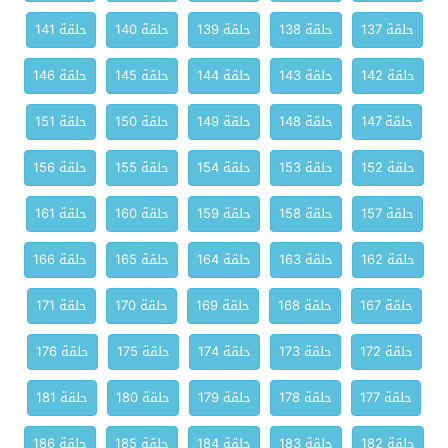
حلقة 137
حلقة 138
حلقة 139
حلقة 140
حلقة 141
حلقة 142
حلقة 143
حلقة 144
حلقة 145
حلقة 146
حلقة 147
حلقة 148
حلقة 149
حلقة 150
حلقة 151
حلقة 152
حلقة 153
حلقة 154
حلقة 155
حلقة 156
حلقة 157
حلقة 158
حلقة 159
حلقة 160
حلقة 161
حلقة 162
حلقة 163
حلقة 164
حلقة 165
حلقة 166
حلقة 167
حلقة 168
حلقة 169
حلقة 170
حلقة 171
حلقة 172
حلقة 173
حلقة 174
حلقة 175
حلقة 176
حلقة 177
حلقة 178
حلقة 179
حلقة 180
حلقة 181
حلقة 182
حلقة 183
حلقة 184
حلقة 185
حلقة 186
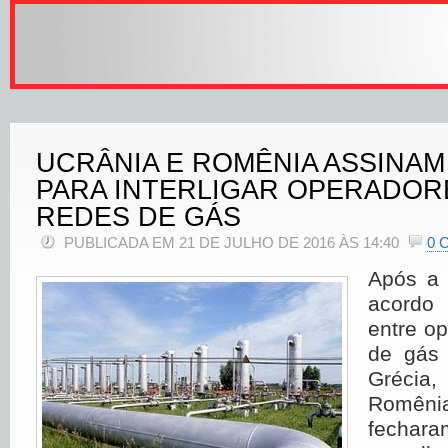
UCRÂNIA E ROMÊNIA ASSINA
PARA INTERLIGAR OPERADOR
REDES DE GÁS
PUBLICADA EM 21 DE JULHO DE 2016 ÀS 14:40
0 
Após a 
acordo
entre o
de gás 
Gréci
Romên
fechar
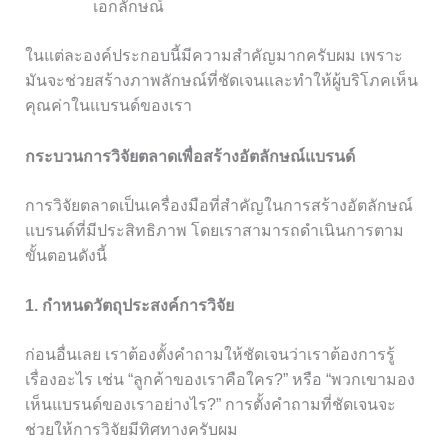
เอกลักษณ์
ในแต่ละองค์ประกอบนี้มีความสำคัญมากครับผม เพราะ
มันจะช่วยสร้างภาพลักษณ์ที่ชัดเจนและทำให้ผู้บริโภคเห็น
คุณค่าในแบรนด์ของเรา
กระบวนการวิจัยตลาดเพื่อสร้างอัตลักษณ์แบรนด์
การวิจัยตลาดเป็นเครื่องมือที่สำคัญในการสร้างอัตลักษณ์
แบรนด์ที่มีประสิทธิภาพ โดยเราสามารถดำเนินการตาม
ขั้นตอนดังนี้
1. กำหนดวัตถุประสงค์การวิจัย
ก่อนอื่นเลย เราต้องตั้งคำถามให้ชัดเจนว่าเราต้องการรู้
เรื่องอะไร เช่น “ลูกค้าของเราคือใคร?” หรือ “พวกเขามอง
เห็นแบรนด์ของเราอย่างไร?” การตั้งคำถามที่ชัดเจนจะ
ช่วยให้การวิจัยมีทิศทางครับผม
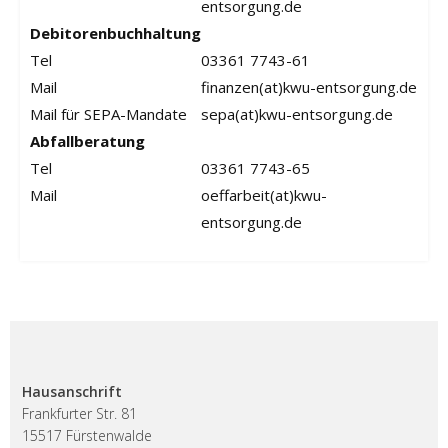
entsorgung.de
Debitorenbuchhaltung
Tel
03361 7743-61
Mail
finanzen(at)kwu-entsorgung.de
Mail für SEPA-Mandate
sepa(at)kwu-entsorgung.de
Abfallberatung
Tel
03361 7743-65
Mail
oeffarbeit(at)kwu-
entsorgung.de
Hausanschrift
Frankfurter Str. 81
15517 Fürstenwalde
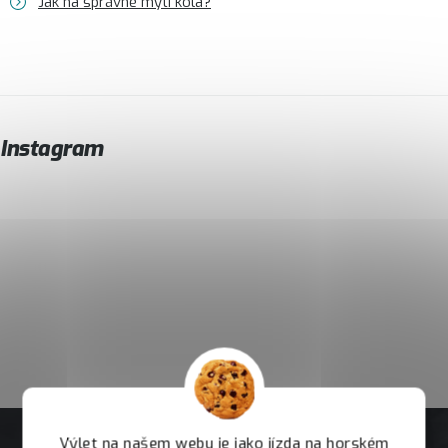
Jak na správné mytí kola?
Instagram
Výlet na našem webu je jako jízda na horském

==

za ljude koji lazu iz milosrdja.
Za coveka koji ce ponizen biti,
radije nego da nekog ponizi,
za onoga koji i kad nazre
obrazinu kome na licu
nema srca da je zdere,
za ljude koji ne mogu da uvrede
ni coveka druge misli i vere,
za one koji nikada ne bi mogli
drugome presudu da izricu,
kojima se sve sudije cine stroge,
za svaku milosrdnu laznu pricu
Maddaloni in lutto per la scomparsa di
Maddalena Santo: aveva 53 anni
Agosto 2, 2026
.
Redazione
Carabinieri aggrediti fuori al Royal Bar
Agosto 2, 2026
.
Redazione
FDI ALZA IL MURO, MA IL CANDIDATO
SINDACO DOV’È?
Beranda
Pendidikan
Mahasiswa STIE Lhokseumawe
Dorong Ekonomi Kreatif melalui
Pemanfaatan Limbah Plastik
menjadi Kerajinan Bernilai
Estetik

==

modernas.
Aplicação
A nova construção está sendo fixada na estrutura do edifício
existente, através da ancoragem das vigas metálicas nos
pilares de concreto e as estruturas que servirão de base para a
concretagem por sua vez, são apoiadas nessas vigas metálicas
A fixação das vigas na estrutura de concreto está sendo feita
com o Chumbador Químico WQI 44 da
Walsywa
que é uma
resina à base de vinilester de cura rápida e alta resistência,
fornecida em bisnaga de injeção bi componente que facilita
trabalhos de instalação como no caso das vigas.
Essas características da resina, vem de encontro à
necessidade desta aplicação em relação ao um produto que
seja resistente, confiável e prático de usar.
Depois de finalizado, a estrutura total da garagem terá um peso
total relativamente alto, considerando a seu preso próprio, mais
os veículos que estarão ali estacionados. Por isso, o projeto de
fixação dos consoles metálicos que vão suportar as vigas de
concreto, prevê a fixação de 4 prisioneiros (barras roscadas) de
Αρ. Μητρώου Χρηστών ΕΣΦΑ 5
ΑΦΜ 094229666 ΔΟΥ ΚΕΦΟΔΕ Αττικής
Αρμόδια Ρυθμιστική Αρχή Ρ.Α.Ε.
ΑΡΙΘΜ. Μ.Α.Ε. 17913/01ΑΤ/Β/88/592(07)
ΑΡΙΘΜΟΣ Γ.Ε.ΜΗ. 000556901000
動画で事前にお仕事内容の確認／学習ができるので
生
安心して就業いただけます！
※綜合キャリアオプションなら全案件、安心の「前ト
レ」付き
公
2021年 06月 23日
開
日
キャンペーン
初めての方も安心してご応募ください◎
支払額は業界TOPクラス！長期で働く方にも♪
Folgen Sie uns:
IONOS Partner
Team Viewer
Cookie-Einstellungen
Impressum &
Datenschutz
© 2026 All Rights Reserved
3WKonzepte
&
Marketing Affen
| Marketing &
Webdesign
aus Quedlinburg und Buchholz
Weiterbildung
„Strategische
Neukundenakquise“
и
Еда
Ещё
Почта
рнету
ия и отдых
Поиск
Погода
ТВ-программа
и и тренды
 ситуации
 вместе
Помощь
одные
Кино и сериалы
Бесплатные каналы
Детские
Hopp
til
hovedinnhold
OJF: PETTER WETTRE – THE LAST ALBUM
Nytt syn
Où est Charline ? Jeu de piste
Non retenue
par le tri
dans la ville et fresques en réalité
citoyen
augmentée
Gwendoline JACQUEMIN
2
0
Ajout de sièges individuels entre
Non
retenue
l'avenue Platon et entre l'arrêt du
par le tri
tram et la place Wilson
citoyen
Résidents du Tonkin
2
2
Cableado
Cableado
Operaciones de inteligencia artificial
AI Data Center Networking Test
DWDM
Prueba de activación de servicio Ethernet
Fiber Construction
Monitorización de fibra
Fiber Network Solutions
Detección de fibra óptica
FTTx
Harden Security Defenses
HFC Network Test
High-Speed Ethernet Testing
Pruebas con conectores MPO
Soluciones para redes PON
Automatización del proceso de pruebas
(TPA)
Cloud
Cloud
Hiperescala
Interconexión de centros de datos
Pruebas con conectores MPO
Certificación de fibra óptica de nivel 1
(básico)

> Task directions:
Would you please filter the lines above and copy every one that includes "concreto"?

> Response:
pilares de concreto e as estruturas que servirão de base para a
A fixação das vigas na estrutura de concreto está sendo feita
concreto, prevê a fixação de 4 prisioneiros (barras roscadas) de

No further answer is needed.